Smart investors know that they need to diversify to protect against certain risks. It’s the old adage of ‘not putting all your eggs in one basket’. After all if you have all of your funds in only one share you will lose the lot if the investment crashes and burns…scrambled eggs!
There are four main categories of assets and these are: cash, fixed interest, property and shares. Each of these assets behaves differently in different market situations. Another component of diversification is to add international investment.
It has been said on occasion that cash is king. Certainly with markets in such dire straights during the recession this was so. However, cash does not have growth and does not keep up with inflation. But it is part of your overall diversified portfolio.
Fixed interest assets are investments such as bonds. Bonds are a loan to an institution which pays a fixed rate of interest over the life of the bond to the lender (you as investor). This interest does not change over the time of the investment…it is fixed. The face value of the bond is the amount which the borrower has promised to repay at maturity. The value of the bond is affected by market interest rates. If interest rate go up the value of the bond declines…and if interest rates go down the value of the bond goes up. This increase is because the bond is earning more than other investments and as it can be traded on the open market it has more value and more sought after.

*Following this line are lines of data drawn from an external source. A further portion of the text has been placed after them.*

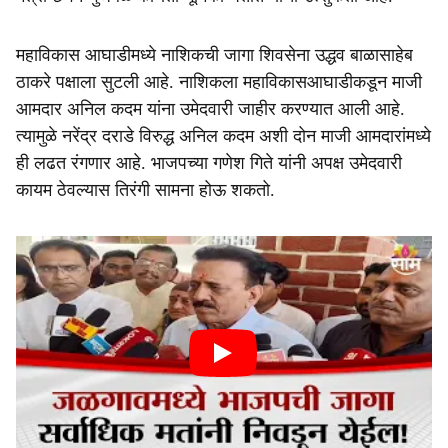
महाविकास आघाडीमध्ये नाशिकची जागा शिवसेना उद्धव बाळासाहेब
ठाकरे पक्षाला सुटली आहे. नाशिकला महाविकासआघाडीकडून माजी
आमदार अनिल कदम यांना उमेदवारी जाहीर करण्यात आली आहे.
त्यामुळे नरेंद्र दराडे विरुद्ध अनिल कदम अशी दोन माजी आमदारांमध्ये
ही लढत रंगणार आहे. भाजपच्या गणेश गिते यांनी अपक्ष उमेदवारी
कायम ठेवल्यास तिरंगी सामना होऊ शकतो.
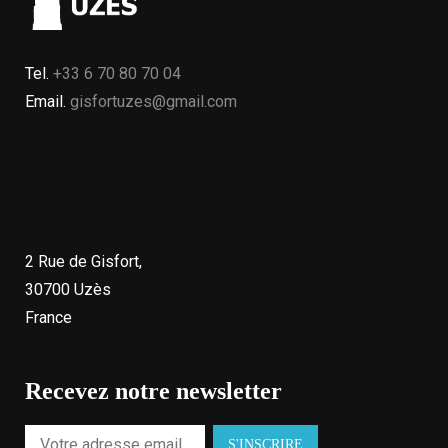
Tel.
+33 6 70 80 70 04
Email.
gisfortuzes@gmail.com
2 Rue de Gisfort,
30700 Uzès
France
Recevez notre newsletter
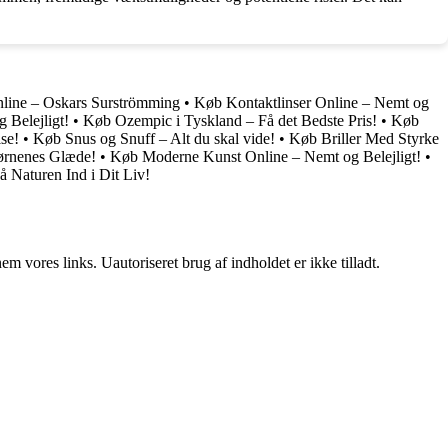
line – Oskars Surströmming
•
Køb Kontaktlinser Online – Nemt og
Belejligt!
•
Køb Ozempic i Tyskland – Få det Bedste Pris!
•
Køb
se!
•
Køb Snus og Snuff – Alt du skal vide!
•
Køb Briller Med Styrke
ørnenes Glæde!
•
Køb Moderne Kunst Online – Nemt og Belejligt!
•
 Naturen Ind i Dit Liv!
 vores links. Uautoriseret brug af indholdet er ikke tilladt.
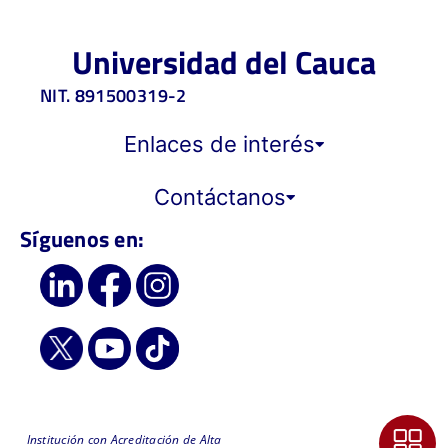
Universidad del Cauca
NIT. 891500319-2
Enlaces de interés
Contáctanos
Síguenos en:
Institución con Acreditación de Alta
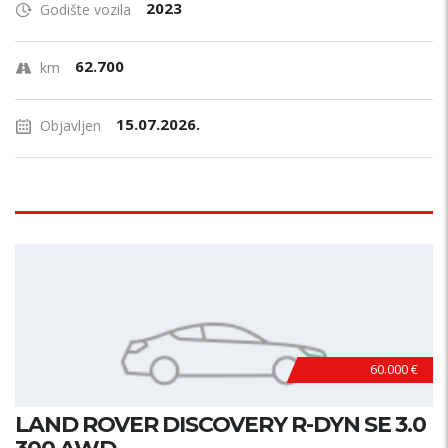
2023
Godište vozila
62.700
km
15.07.2026.
Objavljen
60.000 €
LAND ROVER DISCOVERY R-DYN SE 3.0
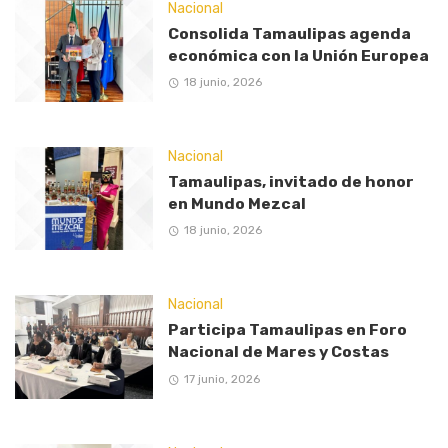
Nacional
Consolida Tamaulipas agenda
económica con la Unión Europea
18 junio, 2026
Nacional
Tamaulipas, invitado de honor
en Mundo Mezcal
18 junio, 2026
Nacional
Participa Tamaulipas en Foro
Nacional de Mares y Costas
17 junio, 2026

Shares are more popular when interest rates are low and the values normally reflect this. When you buy shares you are buying a portion of the company as a part owner. You invest with the hope that your money will grow. Overall shares are more susceptible to market risk and less vulnerable to inflation risk. While it is not often the case there are times when bonds outperform shares.
Including all of the asset classes in your portfolio will give you diversification but you also need to diversify within those asset classes. This means that not only do you need to invest in different shares but within different industries. When investing in property you need to consider commercial as well as residential.
It said that 92% of the return of a portfolio is due to asset allocation (the mix of investments). Get it right! Smart investing means you need to diversify.